6.63 Il ressort clairement, dans les trois scénarios, que le ratio de la dette au PIB baisse sensiblement au regard des niveaux actuels, mais sans jamais passer le plancher enregistré il y a 20 ans. Qui plus est, l'accumulation de la dette à laquelle nous avons assisté depuis le milieu des années 70 s'est produite en dépit d'une conjoncture démographique favorable, caractérisée par une forte croissance de la population active et une baisse des rapports de dépendance. En revanche, au cours des années qui suivront 2010, la croissance de la population active sera faible et les rapports de dépendance seront à la hausse. Dans un tel contexte, malgré les dix années d'assainissement des finances publiques prévu par chaque scénario, la santé financière de l'État sera moins bonne lorsque les personnes nées pendant l'explosion démographique quitteront la population active que lorsqu'elles l'ont intégrée.

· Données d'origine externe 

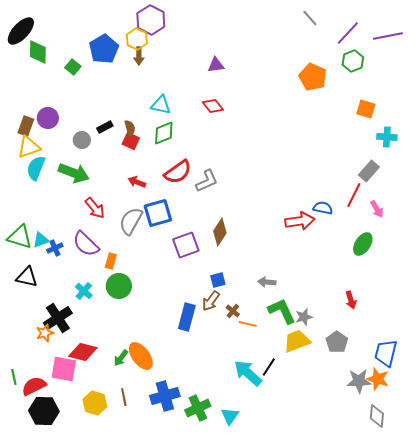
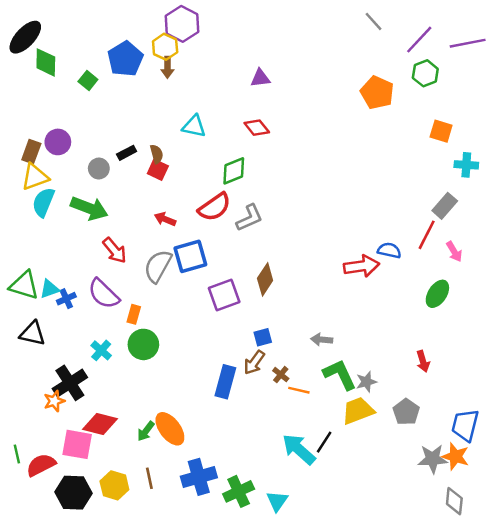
green diamond: (164, 133) -> (234, 171), moved
black hexagon: (44, 411) -> (74, 493), moved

6.64 Les projections faites au sujet des dépenses discrétionnaires pendant les années qui suivront 2010 illustrent cette affirmation. La pièce 6.16 montre les dépenses moyennes consacrées aux programmes publics autres que la sécurité sociale et les soins de santé (« dépenses discrétionnaires »), en proportion du PIB, pendant des périodes précises allant jusqu'à l'exercice 2032. À des fins de comparaison, on y a fait figurer les dépenses discrétionnaires pendant la période de 1976 à 1997.

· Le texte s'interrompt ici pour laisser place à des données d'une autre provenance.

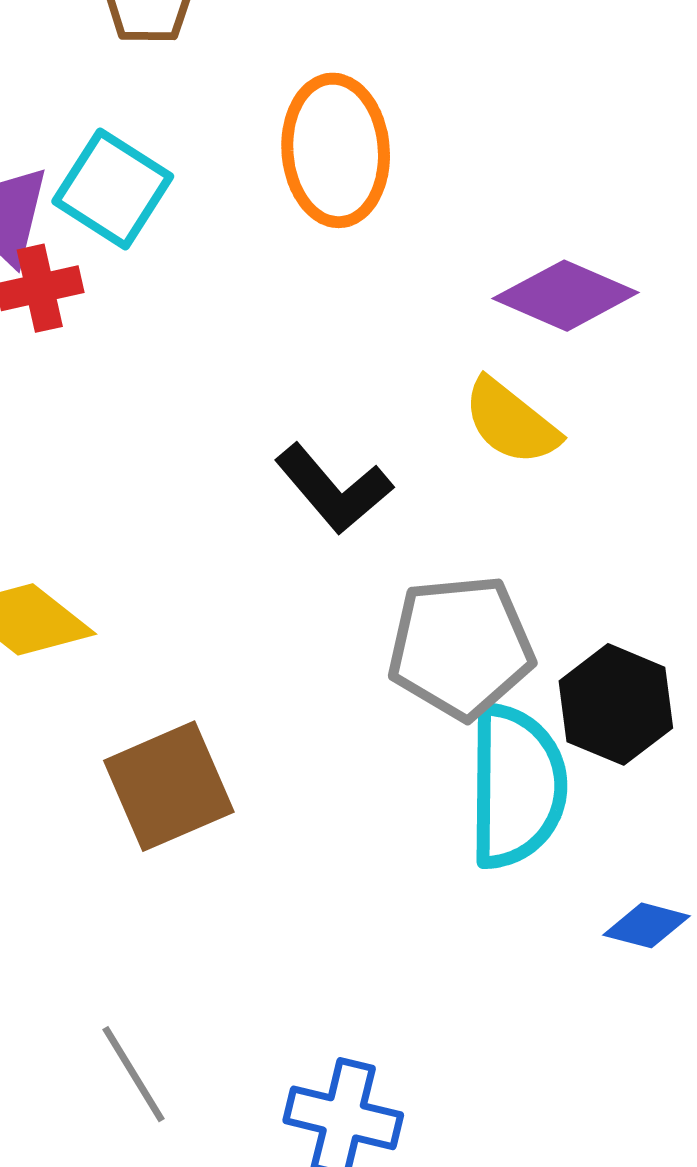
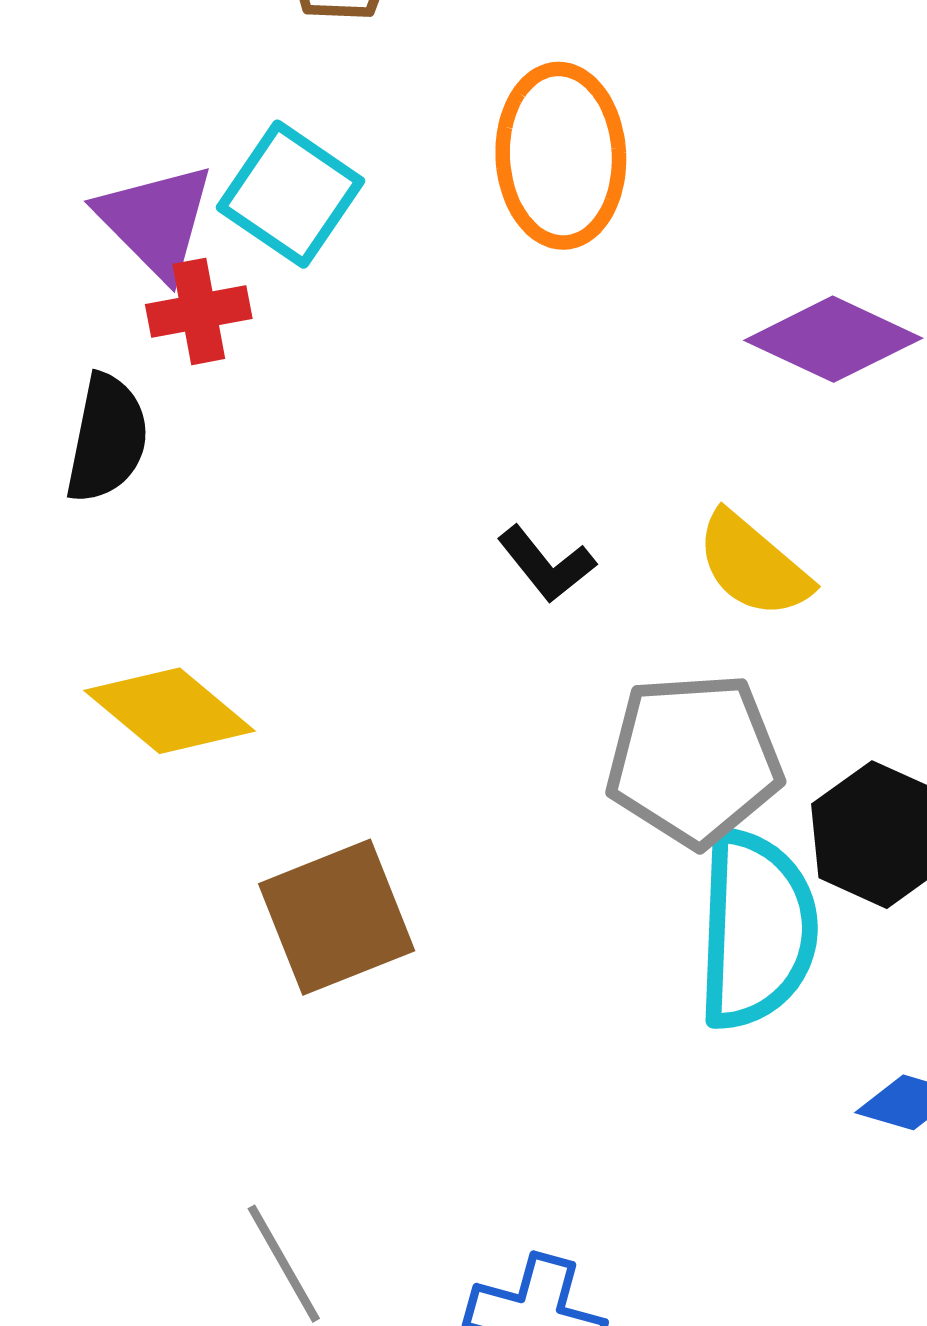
yellow semicircle: (511, 422) -> (753, 565), moved
black L-shape: (334, 489) -> (546, 564), size x0.7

6.65 Les projections jusqu'en 2010 indiquent les résultats des trois scénarios dont il a été question précédemment. Les projections, pour les années qui suivront 2010, sont établies d'après l'hypothèse que le ratio de la dette au PIB se maintiendra au niveau qu'il aura atteint en 2010, et ce dans chacun des trois scénarios. Les hypothèses concernant la croissance des recettes publiques, les frais d'intérêt et les « dépenses liées aux droits de paiement » (dépenses consacrées à la sécurité sociale et à la santé) ne changent pas. Les dépenses discrétionnaires sont rajustées afin de maintenir les équilibres budgétaires requis pour que le ratio de la dette demeure constant.

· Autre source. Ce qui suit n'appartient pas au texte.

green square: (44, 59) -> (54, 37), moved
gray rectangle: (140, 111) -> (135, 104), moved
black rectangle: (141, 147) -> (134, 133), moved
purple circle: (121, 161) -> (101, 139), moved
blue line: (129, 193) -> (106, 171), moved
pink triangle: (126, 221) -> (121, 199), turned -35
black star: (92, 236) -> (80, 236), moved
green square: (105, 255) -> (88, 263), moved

6.66 Les résultats exposés dans la pièce 6.16 donnent lieu à un certain nombre d'observations.

6.67 Premièrement, dans les trois scénarios, les dépenses discrétionnaires prévues au cours de la prochaine décennie sont beaucoup moins élevées que celles prévues au cours des années qui suivront. C'est en partie le prix à payer pour faire baisser le ratio de la dette, ce qui veut dire que, jusqu'en 2010, le budget reste en excédent ou en équilibre. C'est également le résultat des mesures de restriction financière : étant donné que le fardeau de la dette sera considérablement allégé au cours des années qui suivront 2010, une fraction plus petite du budget sera consacrée aux frais de service de la dette et une proportion plus grande sera libérée pour des dépenses de programmes.

6.68 Les différents niveaux des dépenses discrétionnaires prévus dans chaque scénario donnent également une idée des gains qui découlent des mesures de restriction financière. Une politique de « stockage » des excédents susceptibles d'être réalisés au cours de la prochaine décennie, comme c'est le cas dans le scénario numéro un, donne lieu à des dépenses « discrétionnaires » à long terme qui sont supérieures d'environ 6 p. 100 à celles du scénario qui s'appuie sur l'équilibre budgétaire. Selon les données de l'économie actuelle, cela représente approximativement cinq milliards de dollars. Et même dans le scénario le plus rigoureux des trois, les dépenses discrétionnaires pendant les deuxième et troisième décennies du siècle prochain demeurent bien inférieures aux niveaux observés dans les années 70 et 80.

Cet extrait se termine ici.